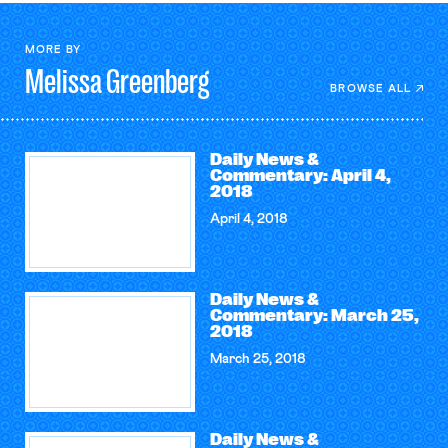
MORE BY
Melissa
Greenberg
BROWSE ALL
Daily News &
Commentary: April 4,
2018
April 4, 2018
Daily News &
Commentary: March 25,
2018
March 25, 2018
Daily News &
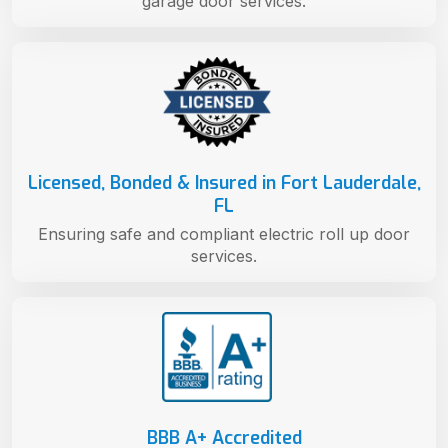
garage door services.
Licensed, Bonded & Insured in Fort Lauderdale,
FL
Ensuring safe and compliant electric roll up door
services.
BBB A+ Accredited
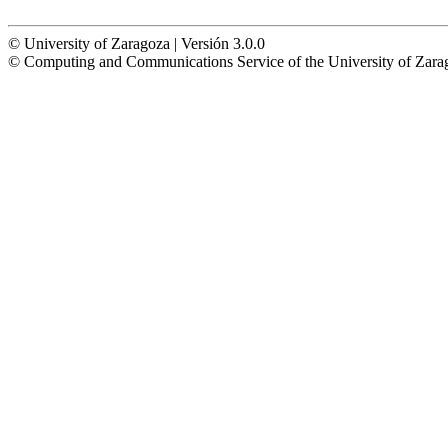
© University of Zaragoza | Versión 3.0.0
© Computing and Communications Service of the University of Z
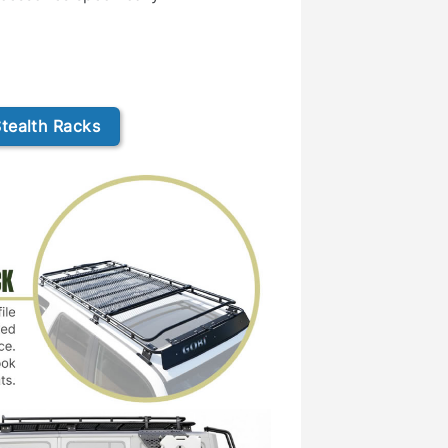
tealth Racks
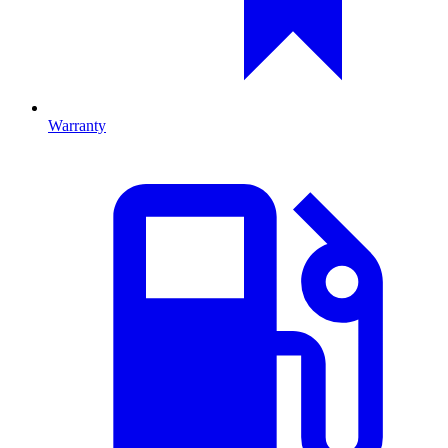
Warranty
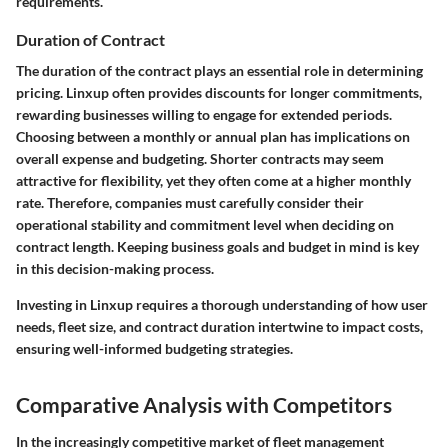
requirements.
Duration of Contract
The duration of the contract plays an essential role in determining
pricing. Linxup often provides discounts for longer commitments,
rewarding businesses willing to engage for extended periods.
Choosing between a monthly or annual plan has implications on
overall expense and budgeting. Shorter contracts may seem
attractive for flexibility, yet they often come at a higher monthly
rate. Therefore, companies must carefully consider their
operational stability and commitment level when deciding on
contract length. Keeping business goals and budget in mind is key
in this decision-making process.
Investing in Linxup requires a thorough understanding of how user
needs, fleet size, and contract duration intertwine to impact costs,
ensuring well-informed budgeting strategies.
Comparative Analysis with Competitors
In the increasingly competitive market of fleet management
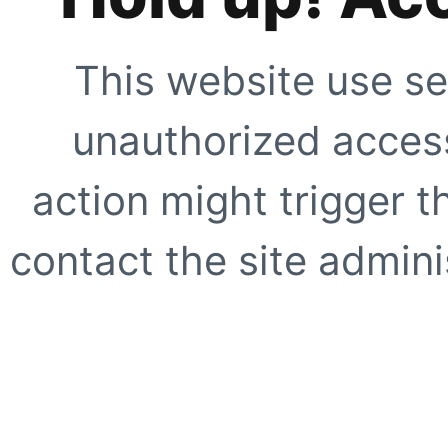
This website use se
unauthorized access
action might trigger t
contact the site adminis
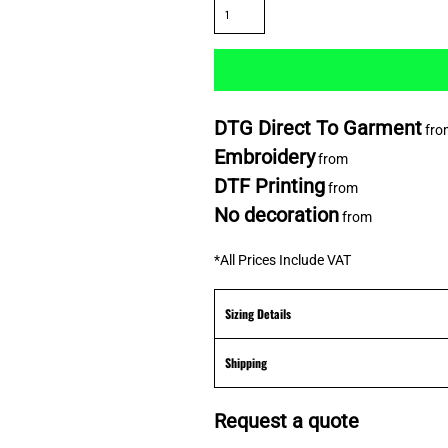
DTG Direct To Garment
fro
Embroidery
from
DTF Printing
from
No decoration
from
*
All Prices Include VAT
Sizing Details
Shipping
Request a quote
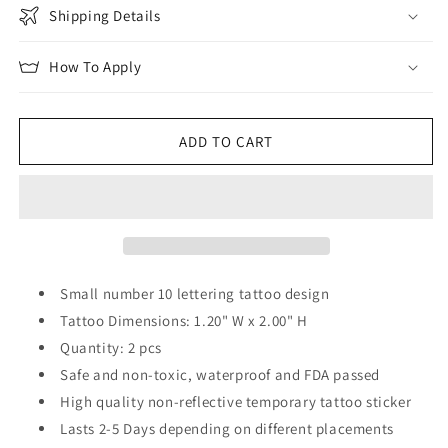
Shipping Details
How To Apply
ADD TO CART
Small number 10 lettering tattoo design
Tattoo Dimensions: 1.20" W x 2.00" H
Quantity: 2 pcs
Safe and non-toxic, waterproof and FDA passed
High quality non-reflective temporary tattoo sticker
Lasts 2-5 Days depending on different placements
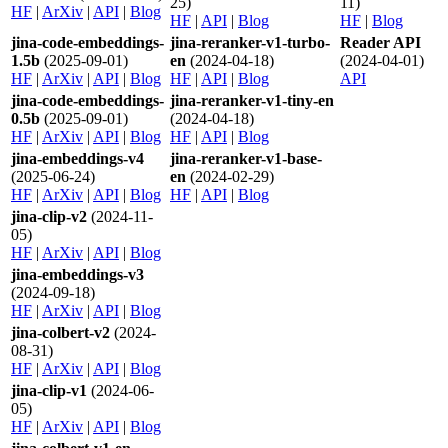
25)
11)
HF
|
ArXiv
|
API
|
Blog
HF
|
API
|
Blog
HF
|
Blog
jina-code-embeddings-
jina-reranker-v1-turbo-
Reader API
1.5b
(2025-09-01)
en
(2024-04-18)
(2024-04-01)
HF
|
ArXiv
|
API
|
Blog
HF
|
API
|
Blog
API
jina-code-embeddings-
jina-reranker-v1-tiny-en
0.5b
(2025-09-01)
(2024-04-18)
HF
|
ArXiv
|
API
|
Blog
HF
|
API
|
Blog
jina-embeddings-v4
jina-reranker-v1-base-
(2025-06-24)
en
(2024-02-29)
HF
|
ArXiv
|
API
|
Blog
HF
|
API
|
Blog
jina-clip-v2
(2024-11-
05)
HF
|
ArXiv
|
API
|
Blog
jina-embeddings-v3
(2024-09-18)
HF
|
ArXiv
|
API
|
Blog
jina-colbert-v2
(2024-
08-31)
HF
|
ArXiv
|
API
|
Blog
jina-clip-v1
(2024-06-
05)
HF
|
ArXiv
|
API
|
Blog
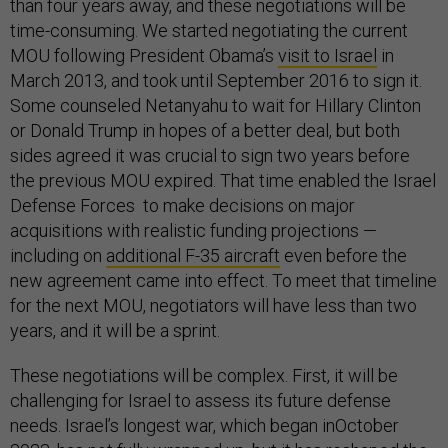
than four years away, and these negotiations will be
time-consuming. We started negotiating the current
MOU following President Obama’s
visit to Israel
in
March 2013, and took until September 2016 to sign it.
Some counseled Netanyahu to wait for Hillary Clinton
or Donald Trump in hopes of a better deal, but both
sides agreed it was crucial to sign two years before
the previous MOU expired. That time enabled the Israel
Defense Forces to make decisions on major
acquisitions with realistic funding projections —
including on
additional F-35 aircraft
even before the
new agreement came into effect. To meet that timeline
for the next MOU, negotiators will have less than two
years, and it will be a sprint.
These negotiations will be complex. First, it will be
challenging for Israel to assess its future defense
needs. Israel’s longest war, which began inOctober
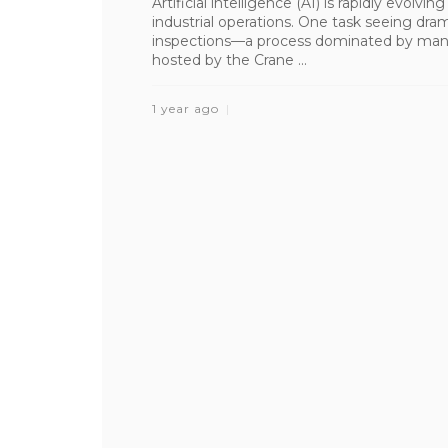
Artificial intelligence (AI) is rapidly evolvi
industrial operations. One task seeing dra
inspections—a process dominated by manu
hosted by the Crane ...
1 year ago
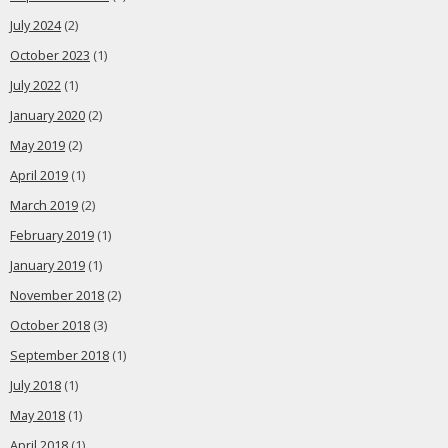
July 2024
(2)
October 2023
(1)
July 2022
(1)
January 2020
(2)
May 2019
(2)
April 2019
(1)
March 2019
(2)
February 2019
(1)
January 2019
(1)
November 2018
(2)
October 2018
(3)
September 2018
(1)
July 2018
(1)
May 2018
(1)
April 2018
(1)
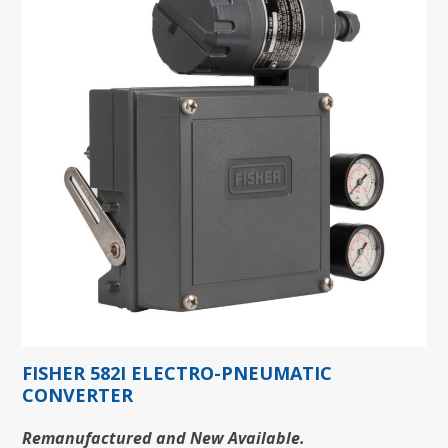
FISHER 582I ELECTRO-PNEUMATIC
CONVERTER
Remanufactured and New Available.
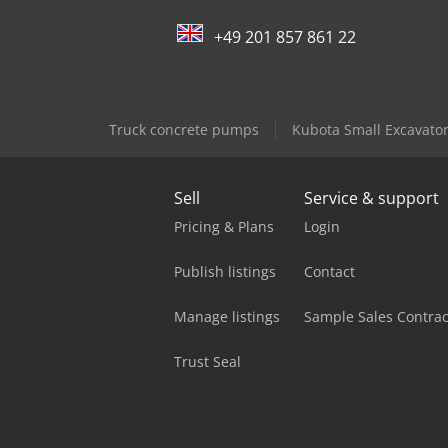
+49 201 857 861 22
Truck concrete pumps
Kubota Small Excavato
Sell
Service & support
Pricing & Plans
Login
Publish listings
Contact
Manage listings
Sample Sales Contrac
Trust Seal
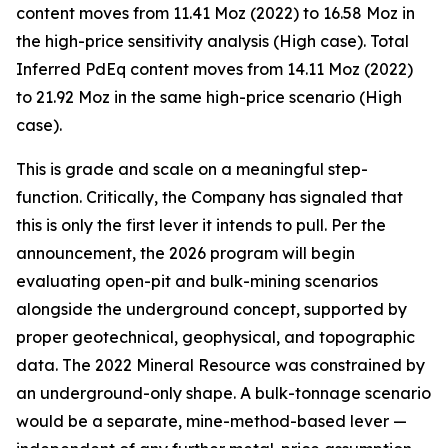
content moves from 11.41 Moz (2022) to 16.58 Moz in
the high-price sensitivity analysis (High case). Total
Inferred PdEq content moves from 14.11 Moz (2022)
to 21.92 Moz in the same high-price scenario (High
case).
This is grade and scale on a meaningful step-
function. Critically, the Company has signaled that
this is only the first lever it intends to pull. Per the
announcement, the 2026 program will begin
evaluating
open-pit and bulk-mining scenarios
alongside the underground concept, supported by
proper geotechnical, geophysical, and topographic
data. The 2022 Mineral Resource was constrained by
an underground-only shape. A bulk-tonnage scenario
would be a separate, mine-method-based lever —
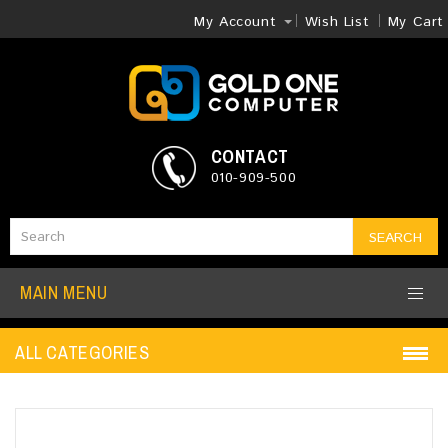
My Account
Wish List
My Cart
CONTACT
010-909-500
SEARCH
MAIN MENU
ALL CATEGORIES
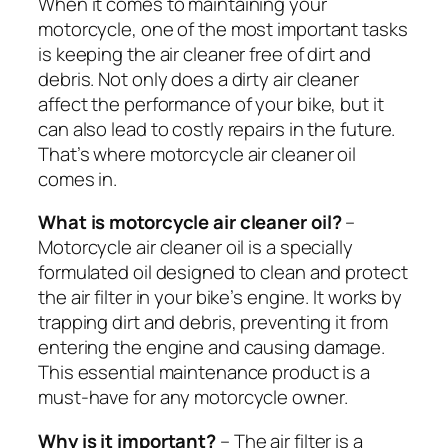
When it comes to maintaining your
motorcycle, one of the most important tasks
is keeping the air cleaner free of dirt and
debris. Not only does a dirty air cleaner
affect the performance of your bike, but it
can also lead to costly repairs in the future.
That’s where motorcycle air cleaner oil
comes in.
What is motorcycle air cleaner oil?
–
Motorcycle air cleaner oil is a specially
formulated oil designed to clean and protect
the air filter in your bike’s engine. It works by
trapping dirt and debris, preventing it from
entering the engine and causing damage.
This essential maintenance product is a
must-have for any motorcycle owner.
Why is it important?
– The air filter is a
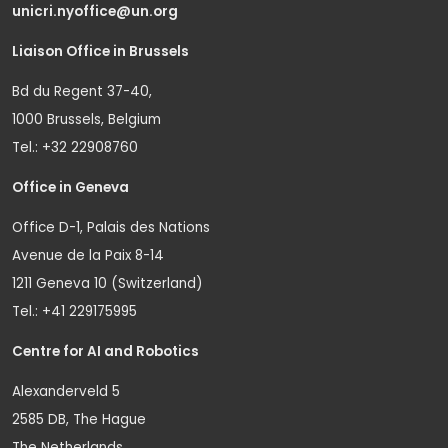
unicri.nyoffice@un.org
Liaison Office in Brussels
Bd du Regent 37-40,
1000 Brussels, Belgium
Tel.: +32 22908760
Office in Geneva
Office D-1, Palais des Nations
Avenue de la Paix 8-14
1211 Geneva 10 (Switzerland)
Tel.: +41 229175995
Centre for AI and Robotics
Alexanderveld 5
2585 DB, The Hague
The Netherlands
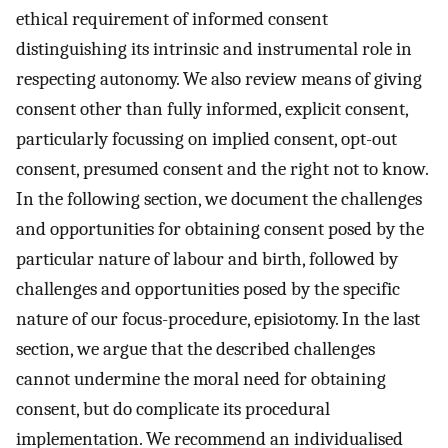
ethical requirement of informed consent
distinguishing its intrinsic and instrumental role in
respecting autonomy. We also review means of giving
consent other than fully informed, explicit consent,
particularly focussing on implied consent, opt-out
consent, presumed consent and the right not to know.
In the following section, we document the challenges
and opportunities for obtaining consent posed by the
particular nature of labour and birth, followed by
challenges and opportunities posed by the specific
nature of our focus-procedure, episiotomy. In the last
section, we argue that the described challenges
cannot undermine the moral need for obtaining
consent, but do complicate its procedural
implementation. We recommend an individualised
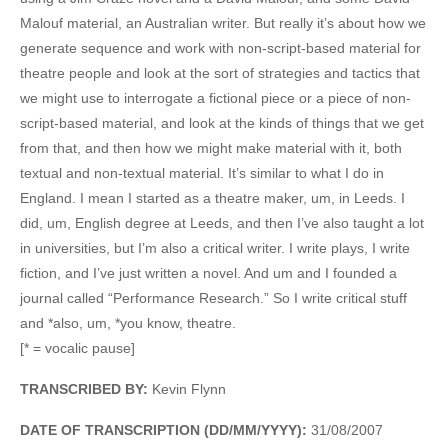
Malouf material, an Australian writer. But really it’s about how we
generate sequence and work with non-script-based material for
theatre people and look at the sort of strategies and tactics that
we might use to interrogate a fictional piece or a piece of non-
script-based material, and look at the kinds of things that we get
from that, and then how we might make material with it, both
textual and non-textual material. It’s similar to what I do in
England. I mean I started as a theatre maker, um, in Leeds. I
did, um, English degree at Leeds, and then I’ve also taught a lot
in universities, but I’m also a critical writer. I write plays, I write
fiction, and I’ve just written a novel. And um and I founded a
journal called “Performance Research.” So I write critical stuff
and *also, um, *you know, theatre.
[* = vocalic pause]
TRANSCRIBED BY:
Kevin Flynn
DATE OF TRANSCRIPTION (DD/MM/YYYY):
31/08/2007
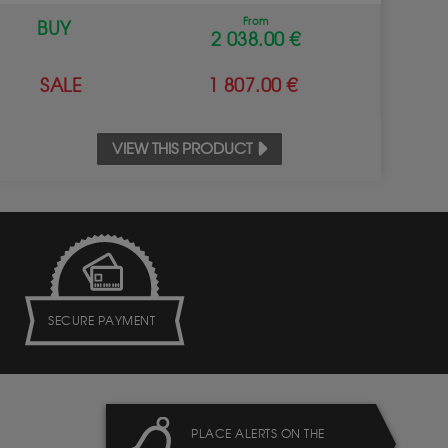
From
BUY
2 038.00 €
SALE
1 807.00 €
VIEW THIS PRODUCT
SECURE PAYMENT
PLACE ALERTS ON THE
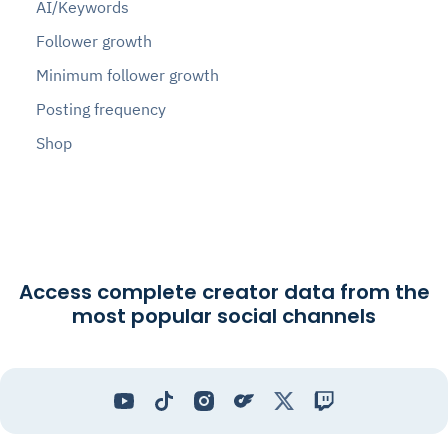
AI/Keywords
Follower growth
Minimum follower growth
Posting frequency
Shop
Access complete creator data from the
most popular social channels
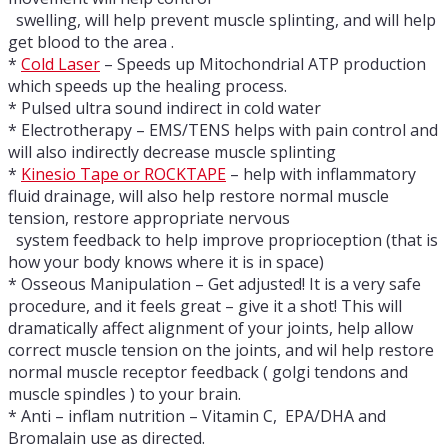
swelling, will help prevent muscle splinting, and will help
get blood to the area .
*
Cold Laser
– Speeds up Mitochondrial ATP production
which speeds up the healing process.
* Pulsed ultra sound indirect in cold water
* Electrotherapy – EMS/TENS helps with pain control and
will also indirectly decrease muscle splinting
*
Kinesio Tape or ROCKTAPE
– help with inflammatory
fluid drainage, will also help restore normal muscle
tension, restore appropriate nervous
system feedback to help improve proprioception (that is
how your body knows where it is in space)
* Osseous Manipulation – Get adjusted! It is a very safe
procedure, and it feels great – give it a shot! This will
dramatically affect alignment of your joints, help allow
correct muscle tension on the joints, and wil help restore
normal muscle receptor feedback ( golgi tendons and
muscle spindles ) to your brain.
* Anti – inflam nutrition – Vitamin C, EPA/DHA and
Bromalain use as directed.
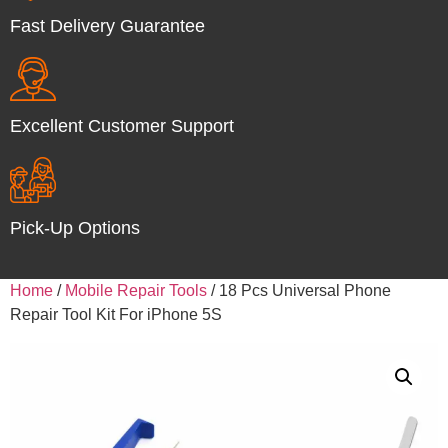
Fast Delivery Guarantee
Excellent Customer Support
Pick-Up Options
Home
/
Mobile Repair Tools
/ 18 Pcs Universal Phone
Repair Tool Kit For iPhone 5S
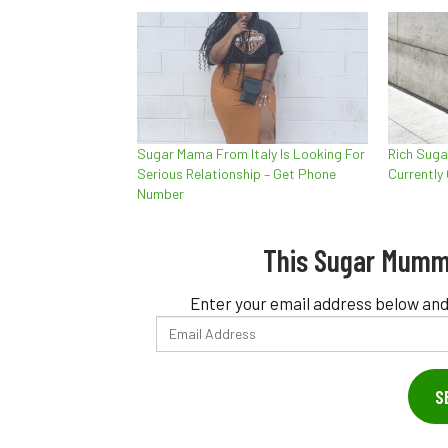
Sugar Mama From Italy Is Looking For
Rich Suga
Serious Relationship – Get Phone
Currently
Number
This Sugar Mumm
Enter your email address below and
Email
Address
S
::::::::::
* What the exercise asks
In the records above, find every line with the word "affect" and copy it.

* Written answer
affect the performance of your bike, but it
dramatically affect alignment of your joints, help allow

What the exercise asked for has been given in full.